【PAT】【Advanced Level】1031. Hello World for U (20)

1031. Hello World for U (20)

时间限制

400 ms

内存限制

65536 kB

代码长度限制

16000 B

判题程序

Standard

作者

CHEN, Yue

Given any string of N (>=5) characters, you are asked to form the characters into the shape of U. For example, "helloworld" can be printed as:

h  d
e  l
l  r
lowo

That is, the characters must be printed in the original order, starting top-down from the left vertical line with n1 characters, then left to right along the bottom line with n2 characters, and
finally bottom-up along the vertical line with n3 characters. And more, we would like U to be as squared as possible -- that is, it must be satisfied that n1 = n3 =
max { k| k <= n2 for all 3 <= n2 <= N } with n1 + n2 + n3 - 2 = N.

Input Specification:

Each input file contains one test case.
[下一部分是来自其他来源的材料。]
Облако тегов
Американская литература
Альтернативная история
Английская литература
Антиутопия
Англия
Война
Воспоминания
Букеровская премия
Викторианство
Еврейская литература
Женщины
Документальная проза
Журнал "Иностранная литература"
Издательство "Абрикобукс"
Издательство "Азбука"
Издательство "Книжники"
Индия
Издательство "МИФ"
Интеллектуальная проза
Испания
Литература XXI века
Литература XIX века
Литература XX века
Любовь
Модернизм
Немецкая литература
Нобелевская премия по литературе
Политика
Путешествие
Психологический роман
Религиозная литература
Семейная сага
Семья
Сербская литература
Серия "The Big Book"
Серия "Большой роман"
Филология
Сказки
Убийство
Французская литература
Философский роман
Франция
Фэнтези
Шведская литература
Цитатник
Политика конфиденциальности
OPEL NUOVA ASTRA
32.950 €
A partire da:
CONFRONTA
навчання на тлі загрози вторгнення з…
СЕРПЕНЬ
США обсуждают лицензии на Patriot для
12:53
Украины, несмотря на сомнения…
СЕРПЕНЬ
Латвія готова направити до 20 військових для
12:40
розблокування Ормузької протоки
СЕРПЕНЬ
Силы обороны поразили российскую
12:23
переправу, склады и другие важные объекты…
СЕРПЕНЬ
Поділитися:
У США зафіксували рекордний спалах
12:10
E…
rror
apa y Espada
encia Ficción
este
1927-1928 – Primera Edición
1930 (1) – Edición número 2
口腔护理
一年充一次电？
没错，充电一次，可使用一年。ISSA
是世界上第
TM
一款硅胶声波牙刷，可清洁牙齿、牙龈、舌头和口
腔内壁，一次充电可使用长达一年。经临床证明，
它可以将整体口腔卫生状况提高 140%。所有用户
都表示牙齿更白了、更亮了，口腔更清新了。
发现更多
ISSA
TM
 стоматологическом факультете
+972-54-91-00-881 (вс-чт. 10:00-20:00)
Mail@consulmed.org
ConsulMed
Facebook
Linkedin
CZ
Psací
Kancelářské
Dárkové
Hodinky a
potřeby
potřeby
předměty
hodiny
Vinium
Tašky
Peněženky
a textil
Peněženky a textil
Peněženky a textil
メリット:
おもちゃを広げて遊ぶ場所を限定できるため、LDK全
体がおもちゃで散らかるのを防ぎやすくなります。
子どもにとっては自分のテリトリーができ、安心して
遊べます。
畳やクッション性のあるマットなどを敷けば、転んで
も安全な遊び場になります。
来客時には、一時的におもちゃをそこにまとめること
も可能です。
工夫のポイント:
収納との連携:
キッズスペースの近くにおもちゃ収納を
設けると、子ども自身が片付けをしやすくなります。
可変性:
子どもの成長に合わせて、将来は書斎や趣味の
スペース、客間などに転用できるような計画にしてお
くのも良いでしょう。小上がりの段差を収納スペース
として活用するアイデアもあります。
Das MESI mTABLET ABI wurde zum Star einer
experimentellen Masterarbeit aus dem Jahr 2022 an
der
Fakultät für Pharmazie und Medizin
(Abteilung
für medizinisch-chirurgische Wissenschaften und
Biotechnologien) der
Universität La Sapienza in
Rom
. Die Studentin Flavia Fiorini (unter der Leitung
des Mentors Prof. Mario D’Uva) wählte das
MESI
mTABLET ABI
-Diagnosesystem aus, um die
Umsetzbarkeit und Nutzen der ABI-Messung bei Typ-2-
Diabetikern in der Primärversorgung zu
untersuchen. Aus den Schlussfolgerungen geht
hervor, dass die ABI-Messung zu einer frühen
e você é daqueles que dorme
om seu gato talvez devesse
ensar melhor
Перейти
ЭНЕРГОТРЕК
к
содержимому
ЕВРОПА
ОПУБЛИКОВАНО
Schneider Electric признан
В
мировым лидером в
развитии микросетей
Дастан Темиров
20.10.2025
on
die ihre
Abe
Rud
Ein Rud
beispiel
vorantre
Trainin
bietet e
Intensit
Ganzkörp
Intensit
Each case contains one string with no less than 5 and no more than 80 characters in a line. The string contains no white space.

Output Specification:

For each test case, print the input string in the shape of U as specified in the description.
Sample Input:

helloworld!

Sample Output:

h   !
e   d
l   l
lowor

原题链接：

https://www.patest.cn/contests/pat-a-practise/1031

思路：

按要求求出N1N2N3的值即可，加2除三得到N1N3，总数减去N1N3得到N2。

CODE：

#include<iostream>
#include<cstring>
#include<string>

using namespace std;

int main()
{
string a;
cin>>a;
int n=a.length();
int n1=(n+2)/3-1;
int n3=n1;
int n2=n-n1-n3;
//cout<<n1<<" "<<n2<<" "<<n3<<endl;
for (int i=0;i<n1;i++)
{
cout<<a[i];
for (int j=2;j<n2;j++) cout<<" ";
cout<<a[a.length()-1-i];
cout<<endl;
}
for (int i=0;i<n2;i++)
cout<<a[n1+i];
return 0;
}